_ASSIGNMENT_
Each line below should be written out again without any change.

──────── INPUT DATA

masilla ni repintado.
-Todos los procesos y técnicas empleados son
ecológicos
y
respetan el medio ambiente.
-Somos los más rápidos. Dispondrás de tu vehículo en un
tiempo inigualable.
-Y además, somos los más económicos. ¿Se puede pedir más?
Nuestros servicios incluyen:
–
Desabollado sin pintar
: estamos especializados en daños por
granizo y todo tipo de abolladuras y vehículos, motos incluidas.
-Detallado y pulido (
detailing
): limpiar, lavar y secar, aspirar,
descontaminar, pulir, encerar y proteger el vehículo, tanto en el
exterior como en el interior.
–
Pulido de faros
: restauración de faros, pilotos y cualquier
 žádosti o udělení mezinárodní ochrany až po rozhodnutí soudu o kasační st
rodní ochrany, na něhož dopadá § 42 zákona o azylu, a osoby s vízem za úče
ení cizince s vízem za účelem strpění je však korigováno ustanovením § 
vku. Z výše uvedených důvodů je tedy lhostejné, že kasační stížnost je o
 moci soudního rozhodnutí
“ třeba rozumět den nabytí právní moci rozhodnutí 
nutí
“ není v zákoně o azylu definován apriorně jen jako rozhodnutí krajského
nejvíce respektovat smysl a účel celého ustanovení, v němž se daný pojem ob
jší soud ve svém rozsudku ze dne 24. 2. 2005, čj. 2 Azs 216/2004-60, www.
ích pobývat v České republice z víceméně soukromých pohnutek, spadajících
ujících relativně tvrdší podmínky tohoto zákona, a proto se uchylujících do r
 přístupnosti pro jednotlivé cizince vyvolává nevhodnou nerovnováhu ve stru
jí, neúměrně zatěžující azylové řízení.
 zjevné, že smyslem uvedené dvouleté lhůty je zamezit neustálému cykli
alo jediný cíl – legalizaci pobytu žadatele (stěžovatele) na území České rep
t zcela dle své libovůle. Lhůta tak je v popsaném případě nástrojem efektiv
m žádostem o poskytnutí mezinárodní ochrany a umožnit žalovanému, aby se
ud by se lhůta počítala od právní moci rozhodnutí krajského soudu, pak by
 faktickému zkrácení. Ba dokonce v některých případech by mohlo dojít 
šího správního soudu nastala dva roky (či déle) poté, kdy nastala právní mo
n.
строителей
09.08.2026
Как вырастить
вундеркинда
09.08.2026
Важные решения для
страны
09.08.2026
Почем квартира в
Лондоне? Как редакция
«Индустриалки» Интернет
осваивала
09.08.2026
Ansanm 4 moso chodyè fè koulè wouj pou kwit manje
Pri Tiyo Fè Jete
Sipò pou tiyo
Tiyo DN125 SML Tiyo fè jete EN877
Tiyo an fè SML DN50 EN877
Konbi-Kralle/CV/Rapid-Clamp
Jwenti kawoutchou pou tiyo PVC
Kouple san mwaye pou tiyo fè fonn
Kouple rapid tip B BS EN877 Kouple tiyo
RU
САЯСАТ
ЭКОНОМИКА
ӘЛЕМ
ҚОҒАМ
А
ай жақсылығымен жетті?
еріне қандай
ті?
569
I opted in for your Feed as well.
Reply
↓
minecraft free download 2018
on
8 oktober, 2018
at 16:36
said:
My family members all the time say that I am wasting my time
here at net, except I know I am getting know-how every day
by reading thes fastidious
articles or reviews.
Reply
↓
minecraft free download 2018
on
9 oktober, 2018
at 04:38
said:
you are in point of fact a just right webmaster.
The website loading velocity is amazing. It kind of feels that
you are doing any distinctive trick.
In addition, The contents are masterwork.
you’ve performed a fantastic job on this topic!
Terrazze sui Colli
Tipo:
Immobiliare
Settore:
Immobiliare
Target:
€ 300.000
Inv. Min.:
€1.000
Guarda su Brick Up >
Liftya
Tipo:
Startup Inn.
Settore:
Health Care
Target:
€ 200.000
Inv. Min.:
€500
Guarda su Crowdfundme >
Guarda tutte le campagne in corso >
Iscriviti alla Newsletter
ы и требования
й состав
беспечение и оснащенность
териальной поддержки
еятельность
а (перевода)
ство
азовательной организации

────────────────

_TASK OUTPUT_
masilla ni repintado.
-Todos los procesos y técnicas empleados son
ecológicos
y
respetan el medio ambiente.
-Somos los más rápidos. Dispondrás de tu vehículo en un
tiempo inigualable.
-Y además, somos los más económicos. ¿Se puede pedir más?
Nuestros servicios incluyen:
–
Desabollado sin pintar
: estamos especializados en daños por
granizo y todo tipo de abolladuras y vehículos, motos incluidas.
-Detallado y pulido (
detailing
): limpiar, lavar y secar, aspirar,
descontaminar, pulir, encerar y proteger el vehículo, tanto en el
exterior como en el interior.
–
Pulido de faros
: restauración de faros, pilotos y cualquier
 žádosti o udělení mezinárodní ochrany až po rozhodnutí soudu o kasační st
rodní ochrany, na něhož dopadá § 42 zákona o azylu, a osoby s vízem za úče
ení cizince s vízem za účelem strpění je však korigováno ustanovením § 
vku. Z výše uvedených důvodů je tedy lhostejné, že kasační stížnost je o
 moci soudního rozhodnutí
“ třeba rozumět den nabytí právní moci rozhodnutí 
nutí
“ není v zákoně o azylu definován apriorně jen jako rozhodnutí krajského
nejvíce respektovat smysl a účel celého ustanovení, v němž se daný pojem ob
jší soud ve svém rozsudku ze dne 24. 2. 2005, čj. 2 Azs 216/2004-60, www.
ích pobývat v České republice z víceméně soukromých pohnutek, spadajících
ujících relativně tvrdší podmínky tohoto zákona, a proto se uchylujících do r
 přístupnosti pro jednotlivé cizince vyvolává nevhodnou nerovnováhu ve stru
jí, neúměrně zatěžující azylové řízení.
 zjevné, že smyslem uvedené dvouleté lhůty je zamezit neustálému cykli
alo jediný cíl – legalizaci pobytu žadatele (stěžovatele) na území České rep
t zcela dle své libovůle. Lhůta tak je v popsaném případě nástrojem efektiv
m žádostem o poskytnutí mezinárodní ochrany a umožnit žalovanému, aby se
ud by se lhůta počítala od právní moci rozhodnutí krajského soudu, pak by
 faktickému zkrácení. Ba dokonce v některých případech by mohlo dojít 
šího správního soudu nastala dva roky (či déle) poté, kdy nastala právní mo
n.
строителей
09.08.2026
Как вырастить
вундеркинда
09.08.2026
Важные решения для
страны
09.08.2026
Почем квартира в
Лондоне? Как редакция
«Индустриалки» Интернет
осваивала
09.08.2026
Ansanm 4 moso chodyè fè koulè wouj pou kwit manje
Pri Tiyo Fè Jete
Sipò pou tiyo
Tiyo DN125 SML Tiyo fè jete EN877
Tiyo an fè SML DN50 EN877
Konbi-Kralle/CV/Rapid-Clamp
Jwenti kawoutchou pou tiyo PVC
Kouple san mwaye pou tiyo fè fonn
Kouple rapid tip B BS EN877 Kouple tiyo
RU
САЯСАТ
ЭКОНОМИКА
ӘЛЕМ
ҚОҒАМ
А
ай жақсылығымен жетті?
еріне қандай
ті?
569
I opted in for your Feed as well.
Reply
↓
minecraft free download 2018
on
8 oktober, 2018
at 16:36
said:
My family members all the time say that I am wasting my time
here at net, except I know I am getting know-how every day
by reading thes fastidious
articles or reviews.
Reply
↓
minecraft free download 2018
on
9 oktober, 2018
at 04:38
said:
you are in point of fact a just right webmaster.
The website loading velocity is amazing. It kind of feels that
you are doing any distinctive trick.
In addition, The contents are masterwork.
you’ve performed a fantastic job on this topic!
Terrazze sui Colli
Tipo:
Immobiliare
Settore:
Immobiliare
Target:
€ 300.000
Inv. Min.:
€1.000
Guarda su Brick Up >
Liftya
Tipo:
Startup Inn.
Settore:
Health Care
Target:
€ 200.000
Inv. Min.:
€500
Guarda su Crowdfundme >
Guarda tutte le campagne in corso >
Iscriviti alla Newsletter
ы и требования
й состав
беспечение и оснащенность
териальной поддержки
еятельность
а (перевода)
ство
азовательной организации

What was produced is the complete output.